— About this exercise —
Exactly as written, give back every record below.

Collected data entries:
####################

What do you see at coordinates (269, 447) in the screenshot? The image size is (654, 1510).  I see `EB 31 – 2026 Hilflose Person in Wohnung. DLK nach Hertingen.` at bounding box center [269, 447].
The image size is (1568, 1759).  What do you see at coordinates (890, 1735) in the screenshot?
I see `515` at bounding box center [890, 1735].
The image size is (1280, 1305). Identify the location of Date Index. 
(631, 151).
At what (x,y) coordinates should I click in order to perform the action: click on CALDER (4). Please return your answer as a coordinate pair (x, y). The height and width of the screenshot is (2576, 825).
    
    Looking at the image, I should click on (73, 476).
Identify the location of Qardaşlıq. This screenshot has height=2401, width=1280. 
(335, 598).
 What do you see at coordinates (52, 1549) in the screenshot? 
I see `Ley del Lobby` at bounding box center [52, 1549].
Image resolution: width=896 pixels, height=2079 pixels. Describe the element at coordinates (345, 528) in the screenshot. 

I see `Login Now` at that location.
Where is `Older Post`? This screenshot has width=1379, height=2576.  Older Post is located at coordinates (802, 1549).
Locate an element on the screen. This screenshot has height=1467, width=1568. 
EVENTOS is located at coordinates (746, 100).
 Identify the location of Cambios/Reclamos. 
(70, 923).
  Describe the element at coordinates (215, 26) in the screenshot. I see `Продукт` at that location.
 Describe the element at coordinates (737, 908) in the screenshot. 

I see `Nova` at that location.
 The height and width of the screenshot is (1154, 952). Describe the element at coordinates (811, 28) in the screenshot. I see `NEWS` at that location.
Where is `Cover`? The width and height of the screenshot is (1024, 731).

####################

— Solution to the exercise —
What do you see at coordinates (269, 447) in the screenshot? The image size is (654, 1510).  I see `EB 31 – 2026 Hilflose Person in Wohnung. DLK nach Hertingen.` at bounding box center [269, 447].
The image size is (1568, 1759).  What do you see at coordinates (890, 1735) in the screenshot?
I see `515` at bounding box center [890, 1735].
The image size is (1280, 1305). Identify the location of Date Index. 
(631, 151).
At what (x,y) coordinates should I click in order to perform the action: click on CALDER (4). Please return your answer as a coordinate pair (x, y). The height and width of the screenshot is (2576, 825).
    
    Looking at the image, I should click on (73, 476).
Identify the location of Qardaşlıq. This screenshot has height=2401, width=1280. 
(335, 598).
 What do you see at coordinates (52, 1549) in the screenshot? 
I see `Ley del Lobby` at bounding box center [52, 1549].
Image resolution: width=896 pixels, height=2079 pixels. Describe the element at coordinates (345, 528) in the screenshot. 

I see `Login Now` at that location.
Where is `Older Post`? This screenshot has width=1379, height=2576.  Older Post is located at coordinates (802, 1549).
Locate an element on the screen. This screenshot has height=1467, width=1568. 
EVENTOS is located at coordinates (746, 100).
 Identify the location of Cambios/Reclamos. 
(70, 923).
  Describe the element at coordinates (215, 26) in the screenshot. I see `Продукт` at that location.
 Describe the element at coordinates (737, 908) in the screenshot. 

I see `Nova` at that location.
 The height and width of the screenshot is (1154, 952). Describe the element at coordinates (811, 28) in the screenshot. I see `NEWS` at that location.
Where is `Cover`? The width and height of the screenshot is (1024, 731).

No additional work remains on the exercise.